## PROBLEM STATEMENT
Repeat the lines below exactly as written, please, from the line with "non-privileged Remote SSH Login User" to the line with "One of several", both lines included, and no others.

## DATA TO PROCESS
= Beginning of Section =

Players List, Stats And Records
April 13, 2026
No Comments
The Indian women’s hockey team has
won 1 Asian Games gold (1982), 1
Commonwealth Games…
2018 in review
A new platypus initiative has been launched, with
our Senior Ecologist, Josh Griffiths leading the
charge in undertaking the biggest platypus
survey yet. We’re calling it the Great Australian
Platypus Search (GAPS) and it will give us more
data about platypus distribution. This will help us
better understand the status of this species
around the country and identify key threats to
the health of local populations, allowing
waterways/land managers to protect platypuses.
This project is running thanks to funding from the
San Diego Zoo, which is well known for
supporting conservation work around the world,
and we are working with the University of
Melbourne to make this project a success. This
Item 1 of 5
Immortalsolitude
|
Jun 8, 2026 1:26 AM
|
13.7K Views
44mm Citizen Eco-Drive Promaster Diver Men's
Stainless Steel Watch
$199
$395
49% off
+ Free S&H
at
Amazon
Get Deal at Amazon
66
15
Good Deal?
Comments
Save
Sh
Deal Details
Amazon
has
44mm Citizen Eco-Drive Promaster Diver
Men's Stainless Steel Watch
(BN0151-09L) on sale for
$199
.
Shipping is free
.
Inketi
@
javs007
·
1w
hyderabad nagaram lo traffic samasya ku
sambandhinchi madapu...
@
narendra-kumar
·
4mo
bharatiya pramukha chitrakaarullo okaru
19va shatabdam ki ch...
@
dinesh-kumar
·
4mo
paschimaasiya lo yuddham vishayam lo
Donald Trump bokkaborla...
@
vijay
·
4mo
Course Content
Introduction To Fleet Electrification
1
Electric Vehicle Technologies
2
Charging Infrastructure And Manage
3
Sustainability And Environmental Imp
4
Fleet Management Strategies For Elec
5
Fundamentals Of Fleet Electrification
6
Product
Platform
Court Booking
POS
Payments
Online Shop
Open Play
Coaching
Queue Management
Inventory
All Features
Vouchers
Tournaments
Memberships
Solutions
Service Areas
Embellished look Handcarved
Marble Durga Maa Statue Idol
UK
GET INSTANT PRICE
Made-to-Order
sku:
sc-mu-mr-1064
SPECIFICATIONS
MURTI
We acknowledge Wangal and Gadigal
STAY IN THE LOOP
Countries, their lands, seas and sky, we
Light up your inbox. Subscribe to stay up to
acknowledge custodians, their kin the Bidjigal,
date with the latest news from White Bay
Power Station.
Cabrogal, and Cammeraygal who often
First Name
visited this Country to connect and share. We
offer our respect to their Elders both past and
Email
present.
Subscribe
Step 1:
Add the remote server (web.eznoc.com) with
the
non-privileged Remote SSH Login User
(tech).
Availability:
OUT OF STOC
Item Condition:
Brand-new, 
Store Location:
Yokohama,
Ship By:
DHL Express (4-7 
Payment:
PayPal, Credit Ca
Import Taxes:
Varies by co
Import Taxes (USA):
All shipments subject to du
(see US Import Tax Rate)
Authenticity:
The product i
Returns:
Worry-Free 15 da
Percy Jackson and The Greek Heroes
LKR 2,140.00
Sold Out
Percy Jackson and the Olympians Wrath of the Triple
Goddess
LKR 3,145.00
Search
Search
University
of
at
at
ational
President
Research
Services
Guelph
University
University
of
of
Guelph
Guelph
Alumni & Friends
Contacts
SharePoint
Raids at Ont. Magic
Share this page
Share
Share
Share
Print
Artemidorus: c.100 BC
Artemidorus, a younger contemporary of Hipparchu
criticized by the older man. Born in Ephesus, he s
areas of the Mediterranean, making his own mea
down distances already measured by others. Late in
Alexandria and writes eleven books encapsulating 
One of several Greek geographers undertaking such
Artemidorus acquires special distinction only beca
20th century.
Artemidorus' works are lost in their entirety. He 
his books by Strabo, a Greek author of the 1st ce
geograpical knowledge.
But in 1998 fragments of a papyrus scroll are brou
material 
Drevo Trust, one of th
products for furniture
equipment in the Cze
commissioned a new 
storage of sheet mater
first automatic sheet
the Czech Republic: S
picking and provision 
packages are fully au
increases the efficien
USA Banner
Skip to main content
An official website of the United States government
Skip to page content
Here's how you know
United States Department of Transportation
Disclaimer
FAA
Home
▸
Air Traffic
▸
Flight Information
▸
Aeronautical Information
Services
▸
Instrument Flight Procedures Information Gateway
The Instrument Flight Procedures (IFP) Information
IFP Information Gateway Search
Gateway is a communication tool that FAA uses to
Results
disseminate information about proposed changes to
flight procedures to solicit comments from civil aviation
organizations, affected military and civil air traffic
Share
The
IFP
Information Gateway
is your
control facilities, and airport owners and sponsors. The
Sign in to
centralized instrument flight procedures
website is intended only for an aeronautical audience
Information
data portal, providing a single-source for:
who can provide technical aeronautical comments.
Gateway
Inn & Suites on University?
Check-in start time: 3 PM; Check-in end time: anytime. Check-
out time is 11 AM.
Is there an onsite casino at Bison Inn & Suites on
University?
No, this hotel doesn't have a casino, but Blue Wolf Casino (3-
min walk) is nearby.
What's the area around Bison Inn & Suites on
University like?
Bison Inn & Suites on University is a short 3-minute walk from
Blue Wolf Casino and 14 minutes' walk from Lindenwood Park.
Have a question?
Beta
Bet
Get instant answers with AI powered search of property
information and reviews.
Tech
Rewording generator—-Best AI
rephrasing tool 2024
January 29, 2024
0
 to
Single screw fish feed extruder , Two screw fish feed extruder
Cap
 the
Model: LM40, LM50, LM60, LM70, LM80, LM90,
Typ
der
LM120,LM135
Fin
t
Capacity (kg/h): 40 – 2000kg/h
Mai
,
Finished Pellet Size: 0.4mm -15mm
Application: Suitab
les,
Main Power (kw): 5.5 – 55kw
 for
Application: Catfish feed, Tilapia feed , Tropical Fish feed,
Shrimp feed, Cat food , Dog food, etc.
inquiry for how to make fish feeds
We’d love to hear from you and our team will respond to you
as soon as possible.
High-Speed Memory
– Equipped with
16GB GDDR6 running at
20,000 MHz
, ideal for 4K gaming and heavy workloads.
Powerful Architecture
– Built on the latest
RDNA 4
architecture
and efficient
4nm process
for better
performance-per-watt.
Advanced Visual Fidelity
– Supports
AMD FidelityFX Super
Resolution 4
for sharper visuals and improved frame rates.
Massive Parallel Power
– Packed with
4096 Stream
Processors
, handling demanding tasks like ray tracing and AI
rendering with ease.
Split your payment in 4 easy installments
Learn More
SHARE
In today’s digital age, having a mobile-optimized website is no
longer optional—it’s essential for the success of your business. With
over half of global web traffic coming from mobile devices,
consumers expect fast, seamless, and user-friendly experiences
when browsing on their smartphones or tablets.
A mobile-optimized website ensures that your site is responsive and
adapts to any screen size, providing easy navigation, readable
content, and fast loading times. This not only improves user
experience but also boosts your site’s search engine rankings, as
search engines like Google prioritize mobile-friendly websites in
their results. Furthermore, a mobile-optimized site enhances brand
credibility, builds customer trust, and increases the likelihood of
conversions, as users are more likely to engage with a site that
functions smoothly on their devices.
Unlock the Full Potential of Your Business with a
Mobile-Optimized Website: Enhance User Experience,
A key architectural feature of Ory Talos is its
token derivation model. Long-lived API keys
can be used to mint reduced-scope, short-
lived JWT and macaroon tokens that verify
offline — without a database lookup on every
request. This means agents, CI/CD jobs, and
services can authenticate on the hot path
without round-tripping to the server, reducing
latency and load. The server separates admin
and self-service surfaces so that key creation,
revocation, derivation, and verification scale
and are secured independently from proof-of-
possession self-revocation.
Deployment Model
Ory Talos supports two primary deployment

= End of Section =

## OUTPUT OF THE EXERCISE
non-privileged Remote SSH Login User
(tech).
Availability:
OUT OF STOC
Item Condition:
Brand-new, 
Store Location:
Yokohama,
Ship By:
DHL Express (4-7 
Payment:
PayPal, Credit Ca
Import Taxes:
Varies by co
Import Taxes (USA):
All shipments subject to du
(see US Import Tax Rate)
Authenticity:
The product i
Returns:
Worry-Free 15 da
Percy Jackson and The Greek Heroes
LKR 2,140.00
Sold Out
Percy Jackson and the Olympians Wrath of the Triple
Goddess
LKR 3,145.00
Search
Search
University
of
at
at
ational
President
Research
Services
Guelph
University
University
of
of
Guelph
Guelph
Alumni & Friends
Contacts
SharePoint
Raids at Ont. Magic
Share this page
Share
Share
Share
Print
Artemidorus: c.100 BC
Artemidorus, a younger contemporary of Hipparchu
criticized by the older man. Born in Ephesus, he s
areas of the Mediterranean, making his own mea
down distances already measured by others. Late in
Alexandria and writes eleven books encapsulating 
One of several Greek geographers undertaking such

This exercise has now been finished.